I’m going to start by talking about one version of site accessibility. Kalena Jordan, writing for Site Pro News, mentioned two scenarios that I sincerely hope we don’t see too often today. The first one involves taking a site offline for maintenance. It’s true that eBay does regular maintenance on its site every week, on Friday, but that fact is very well-known to the regulars and easy to find out if you’re new. Typically, during a regular maintenance period, eBay’s features are intermittently unavailable or slow. eBay always announces scheduled maintenance well in advance and states how long it will last.
eBay does not put up a “back in an hour sign” on its site while it performs its maintenance, and neither should you. Not only will users get annoyed, but what happens if a search engine spiders your site during this time? It won’t recognize the sign; it will simply assume your other pages have expired and remove them from the index. If that makes you shiver, it should. All of your hard SEO work to get to the top of the rankings will go down the drain until the search engine spiders come back. Consider setting up a mirror site for maintenance periods.
Another situation Jordan mentioned involved one of her now ex-clients, who took her site down for three whole weeks during her Christmas vacation, without telling Jordan. She’d just spent a month getting good rankings for the site, too, which all went down the drain. A web site is not like a brick-and-mortar business. Even if you have no one there to take phone calls, the site can act as a sort of “information stand-in,” letting people know what you have to offer.

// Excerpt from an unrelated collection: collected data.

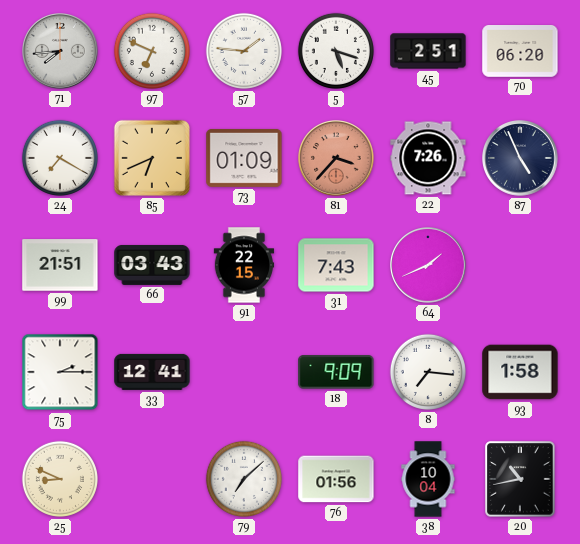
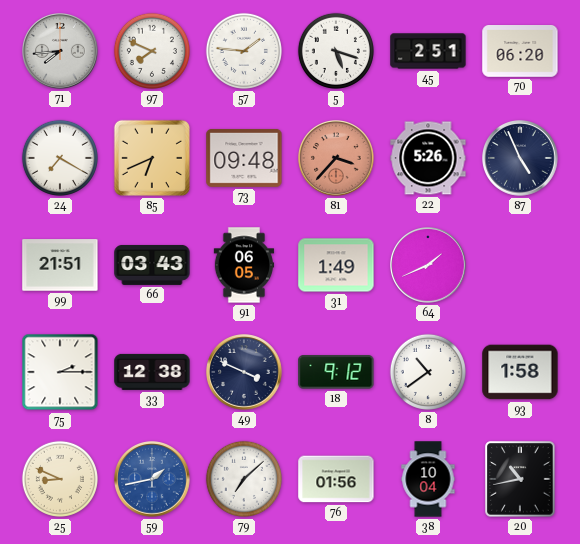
97: 6:49 -> 7:49
73: 01:09 -> 09:48
22: 7:26 -> 5:26
91: 22:15 -> 06:05
31: 7:43 -> 1:49
33: 12:41 -> 12:38
49: none -> 3:49
18: 9:09 -> 9:12
8: 7:16 -> 10:39
59: none -> 1:43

You can certainly put a note on the site explaining that the principals are on vacation and the business is temporarily closed, mentioning when you’ll be back – but by all means leave the rest of the site up. It will give your site a chance to climb in the SERPs, and rather than abandoning your site completely, visitors might consider what they’d like to purchase when you get back. It’s better still, of course, if you set up your site so that they can still place orders, with the understanding that you’ll fill them as soon as you can when you get back.